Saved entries
- - -
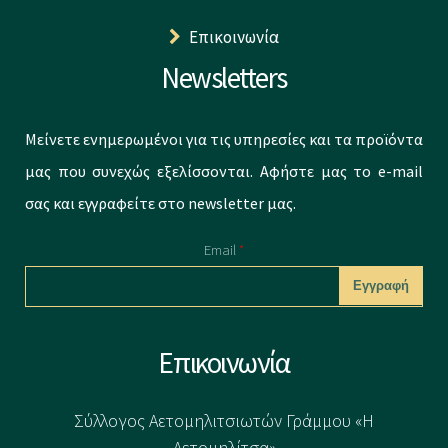
Επικοινωνία
Newsletters
Μείνετε ενημερωμένοι για τις υπηρεσίες και τα προϊόντα
μας που συνεχώς εξελίσσονται. Αφήστε μας το e-mail
σας και εγγραφείτε στο newsletter μας.
Email
*
CAPTCHA
Επικοινωνία
This question is
for testing
Σύλλογος Αετομηλιτσιωτών Γράμμου «Η
whether or not
Αετομηλίτσα»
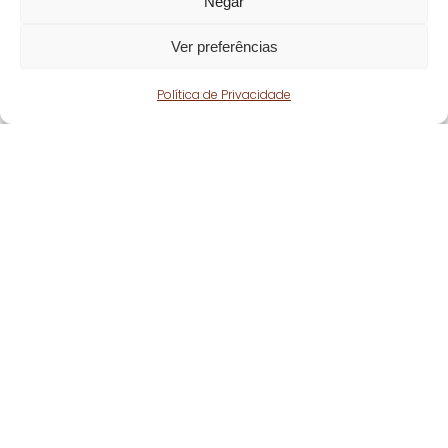
Negar
Ver preferências
Política de Privacidade
Fique atento!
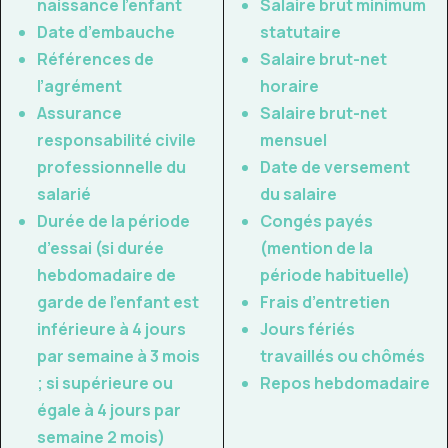
naissance l’enfant
Salaire brut minimum
Date d’embauche
statutaire
Références de
Salaire brut-net
l’agrément
horaire
Assurance
Salaire brut-net
responsabilité civile
mensuel
professionnelle du
Date de versement
salarié
du salaire
Durée de la période
Congés payés
d’essai (si durée
(mention de la
hebdomadaire de
période habituelle)
garde de l’enfant est
Frais d’entretien
inférieure à 4 jours
Jours fériés
par semaine à 3 mois
travaillés ou chômés
; si supérieure ou
Repos hebdomadaire
égale à 4 jours par
semaine 2 mois)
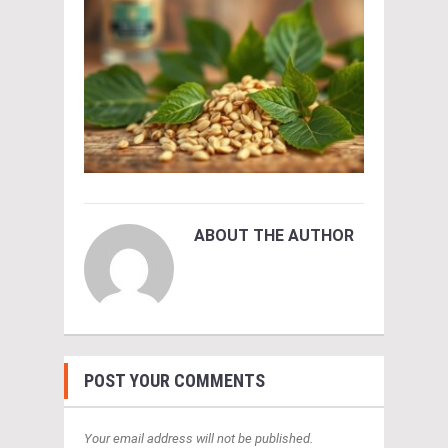
ABOUT THE AUTHOR
POST YOUR COMMENTS
Your email address will not be published.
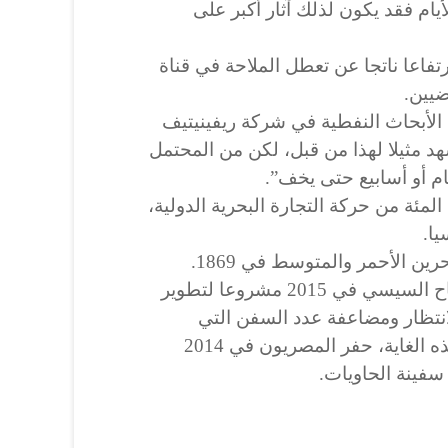
يام فقد يكون لذلك آثار أكبر على
فاعا ناتجا عن تعطل الملاحة في قناة
ضيين.
الأبحاث النفطية في شركة ريفينيتيف
نشهد مثيلا لهذا من قبل، لكن من المحتمل
م أو أسابيع حتى يخف”.
ناة السويس عبور 10 في المئة من حركة التجارة البحرية الدولية،
ا.
افتتحت القناة التي تربط بين البحرين الأحمر والمتوسط في 1869.
وأعلن الرئيس المصري عبد الفتاح السيسي في 2015 مشروعا لتطوير
انتظار ومضاعفة عدد السفن التي
تستخدمها بحلول عام 2023. ولهذه الغاية، حفر المصريون في 2014
فينة الحاويات.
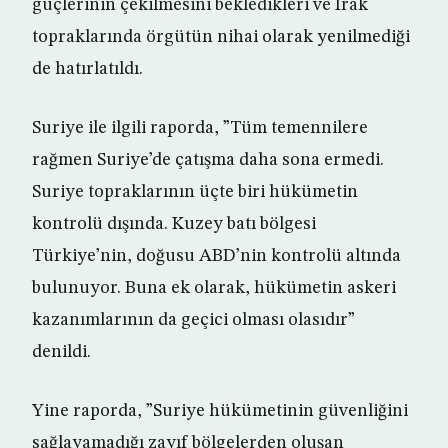
güçlerinin çekilmesini bekledikleri ve Irak
topraklarında örgütün nihai olarak yenilmediği
de hatırlatıldı.
Suriye ile ilgili raporda, ”Tüm temennilere
rağmen Suriye’de çatışma daha sona ermedi.
Suriye topraklarının üçte biri hükümetin
kontrolü dışında. Kuzey batı bölgesi
Türkiye’nin, doğusu ABD’nin kontrolü altında
bulunuyor. Buna ek olarak, hükümetin askeri
kazanımlarının da geçici olması olasıdır”
denildi.
Yine raporda, ”Suriye hükümetinin güvenliğini
sağlayamadığı zayıf bölgelerden oluşan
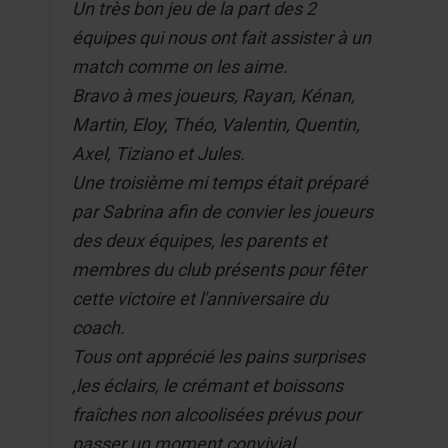
Un très bon jeu de la part des 2
équipes qui nous ont fait assister à un
match comme on les aime.
Bravo à mes joueurs, Rayan, Kénan,
Martin, Eloy, Théo, Valentin, Quentin,
Axel, Tiziano et Jules.
Une troisième mi temps était préparé
par Sabrina afin de convier les joueurs
des deux équipes, les parents et
membres du club présents pour fêter
cette victoire et l'anniversaire du
coach.
Tous ont apprécié les pains surprises
,les éclairs, le crémant et boissons
fraîches non alcoolisées prévus pour
passer un moment convivial.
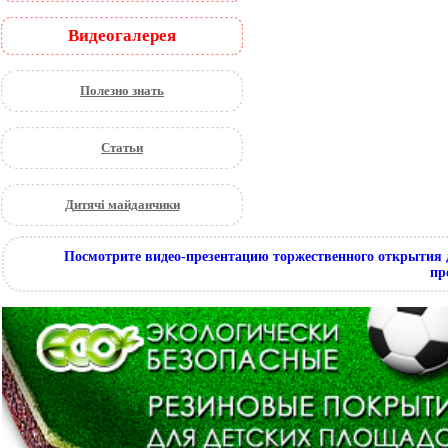
Видеогалерея
Полезно знать
Статьи
Дитячі майданчики
Посмотрите видео-презентацию торжественного открытия 
пр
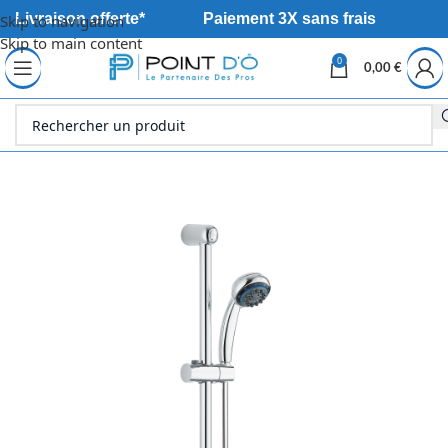
Livraison offerte*
Paiement 3X sans frais
Skip to navigation
Skip to main content
0
0,00
€
Accueil
Sanitaire
Robinetterie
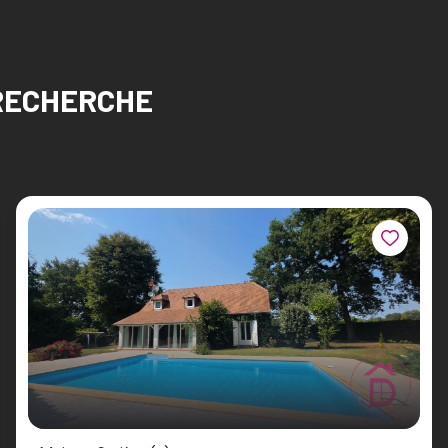
RECHERCHE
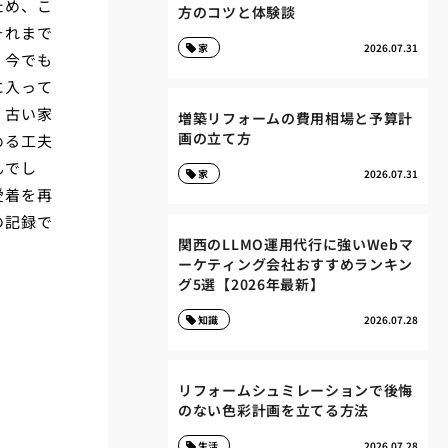
ため、こ
方のコツと体験談
それまで
家
2026.07.31
、今でも
に入って
。古い家
増築リフォームの費用相場と予算計
画の立て方
める工夫
んでし
家
2026.07.31
愛着を再
の記録で
関西のLLMO運用代行に強いWebマ
ーケティング会社おすすめランキン
グ5選【2026年最新】
知識
2026.07.28
リフォームシュミレーションで後悔
のない色彩計画を立てる方法
生活
2026.07.28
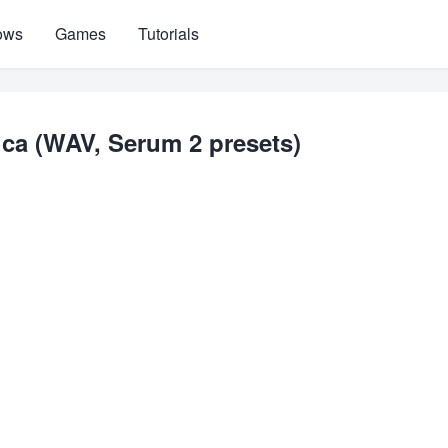
ows
Games
Tutorials
ica (WAV, Serum 2 presets)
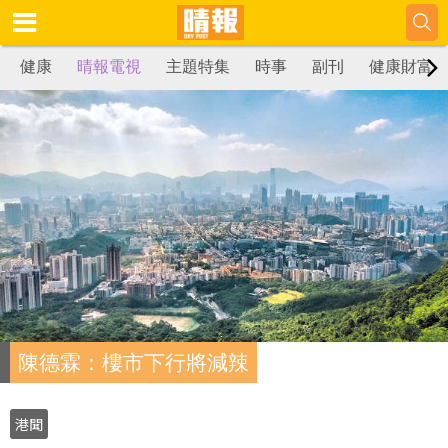
健康
晴報電視
主題特集
時事
副刊
健康財富
陳德霖：樓市下行將減辣
港聞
- - -
Exercise objective: Only a number is wanted here: how many lines in the data above include the string "hebdomadaire"?

Answer area: 2